Tuesday, September 8, 2015

Do "shitty first drafts" have to feel so shitty?

For the past few semesters, I've been assigning Anne Lamott's much-anthologized excerpt, "Shitty First Drafts", from her book on writing, Bird by Bird (1995). The first time I asked students to read and discuss it, one student (Doug), commented that he enjoyed it because it made him feel like he was "not alone" in having to fight off so much self-doubt and panic every time he was asked to produce any substantial amount of writing. Even professional writers feel this way, Lamott argues, especially early in the writing process, when our half-formed ideas look so pathetic to our inner-critic.


I admire how Lamott normalizes the "shittyness" (or is it "shittiness"?) of a first draft--emphasizing how it takes multiple drafts, even for experienced writers, to produce their best work.
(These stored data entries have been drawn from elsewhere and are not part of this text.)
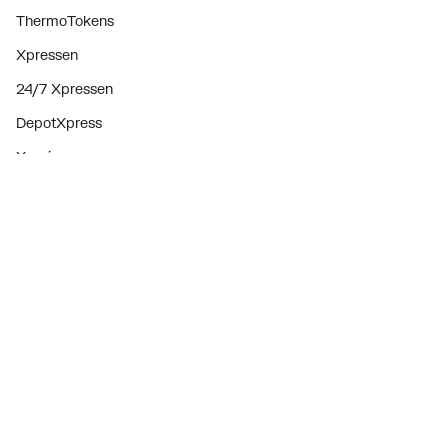
ThermoTokens
Xpressen
24/7 Xpressen
DepotXpress
Xperience
Onderdelenzoeker
Digitaal zakendoen
Bekijk alle evenementen
Prijswijzigingen
Over ons
Over ThermoNoord
Vacatures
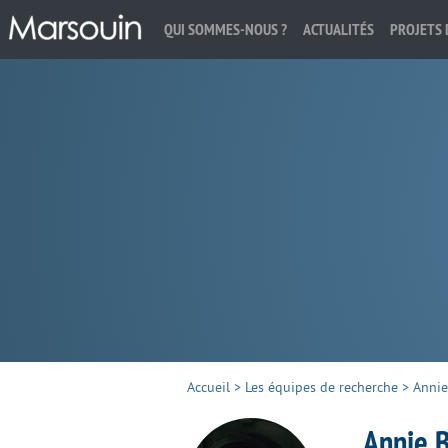
QUI SOMMES-NOUS ?
ACTUALITÉS
PROJETS 
Rechercher :
Accueil
>
Les équipes de recherche
>
Annie
Annie 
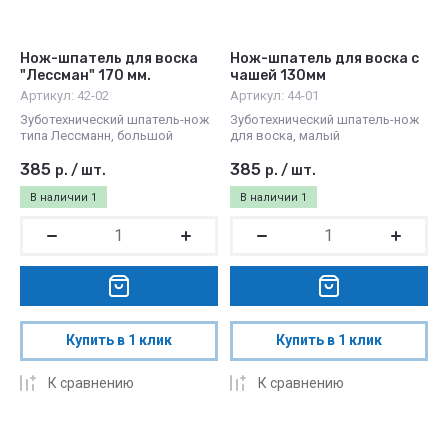
Нож-шпатель для воска
Нож-шпатель для воска с
"Лессман" 170 мм.
чашей 130мм
Артикул:
42-02
Артикул:
44-01
Зуботехнический шпатель-нож
Зуботехнический шпатель-нож
типа Лессманн, большой
для воска, малый
385
385
р.
/
шт.
р.
/
шт.
В наличии
1
В наличии
1
Купить в 1 клик
Купить в 1 клик
К сравнению
К сравнению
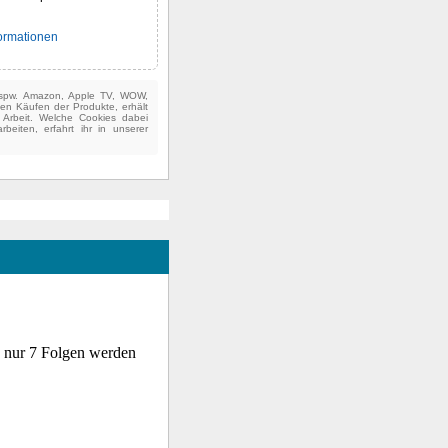
formationen
(bspw. Amazon, Apple TV, WOW,
ten Käufen der Produkte, erhält
e Arbeit. Welche Cookies dabei
beiten, erfahrt ihr in unserer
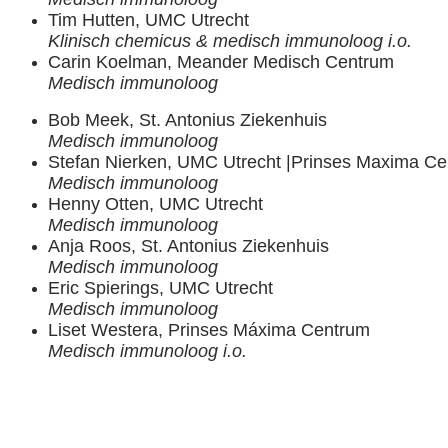
Tim Hutten, UMC Utrecht
Klinisch chemicus & medisch immunoloog i.o.
Carin Koelman, Meander Medisch Centrum
Medisch immunoloog
Bob Meek, St. Antonius Ziekenhuis
Medisch immunoloog
Stefan Nierken, UMC Utrecht |Prinses Maxima C
Medisch immunoloog
Henny Otten, UMC Utrecht
Medisch immunoloog
Anja Roos, St. Antonius Ziekenhuis
Medisch i
mmunoloog
Eric Spierings, UMC Utrecht
Medisch immunoloog
Liset Westera, Prinses Máxima Centrum
Medisch immunoloog i.o.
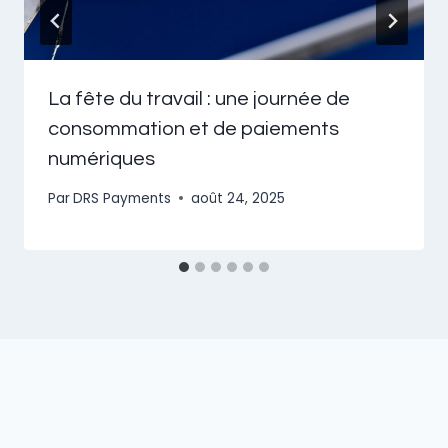
La fête du travail : une journée de
consommation et de paiements
numériques
Par
DRS Payments
août 24, 2025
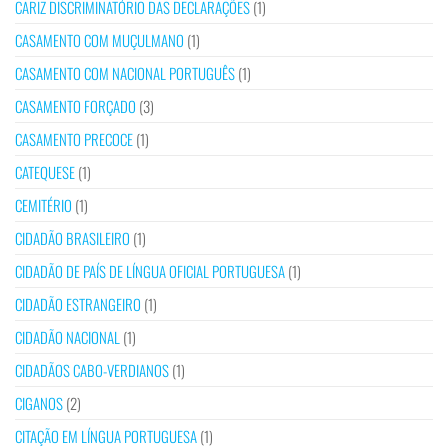
CARIZ DISCRIMINATÓRIO DAS DECLARAÇÕES
(1)
CASAMENTO COM MUÇULMANO
(1)
CASAMENTO COM NACIONAL PORTUGUÊS
(1)
CASAMENTO FORÇADO
(3)
CASAMENTO PRECOCE
(1)
CATEQUESE
(1)
CEMITÉRIO
(1)
CIDADÃO BRASILEIRO
(1)
CIDADÃO DE PAÍS DE LÍNGUA OFICIAL PORTUGUESA
(1)
CIDADÃO ESTRANGEIRO
(1)
CIDADÃO NACIONAL
(1)
CIDADÃOS CABO-VERDIANOS
(1)
CIGANOS
(2)
CITAÇÃO EM LÍNGUA PORTUGUESA
(1)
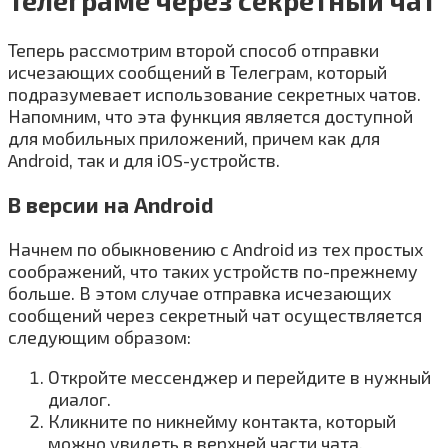
Телеграме через секретный чат
Теперь рассмотрим второй способ отправки
исчезающих сообщений в Телеграм, который
подразумевает использование секретных чатов.
Напомним, что эта функция является доступной
для мобильных приложений, причем как для
Android, так и для iOS-устройств.
В версии на Android
Начнем по обыкновению с Android из тех простых
соображений, что таких устройств по-прежнему
больше. В этом случае отправка исчезающих
сообщений через секретный чат осуществляется
следующим образом:
Откройте мессенджер и перейдите в нужный
диалог.
Кликните по никнейму контакта, который
можно увидеть в верхней части чата.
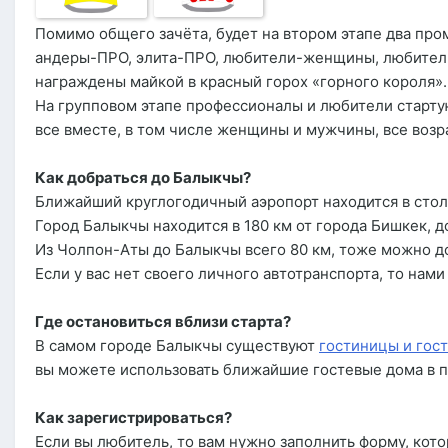
Помимо общего зачёта, будет на втором этапе два пр
андеры-ПРО, элита-ПРО, любители-женщины, любители-м
награждены майкой в красный горох «горного короля».
На групповом этапе профессионалы и любители старту
все вместе, в том числе женщины и мужчины, все возр
Как добраться до Балыкчы?
Ближайший круглогодичный аэропорт находится в сто
Город Балыкчы находится в 180 км от города Бишкек, 
Из Чолпон-Аты до Балыкчы всего 80 км, тоже можно до
Если у вас нет своего личного автотранспорта, то нам
Где остановиться вблизи старта?
В самом городе Балыкчы существуют
гостиницы и гос
вы можете использовать ближайшие гостевые дома в п
Как зарегистрироваться?
Если вы любитель, то вам нужно заполнить форму, кото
She urges us to give ourselves permission to write imperfectly, even badly--that this is part of the process, part of the normal work of getting started--and if we trust in this process, eventually we'll be able to transform those first initial scribbles into something worthwhile, maybe even something artful.

Yet I wonder if she does too good a job of normalizing the anxiety that so often accompanies this painstaking process. Do we have to be filled with panic and dread each time we start from scratch? I'd hate for my students to read this and think, "Writing will always be painful, even if I get good at it--even if I get so good that I can write a book about it." Is there a way to do this, so that we don't feel "despair and worry settle on my chest like an x-ray apron" each and every time?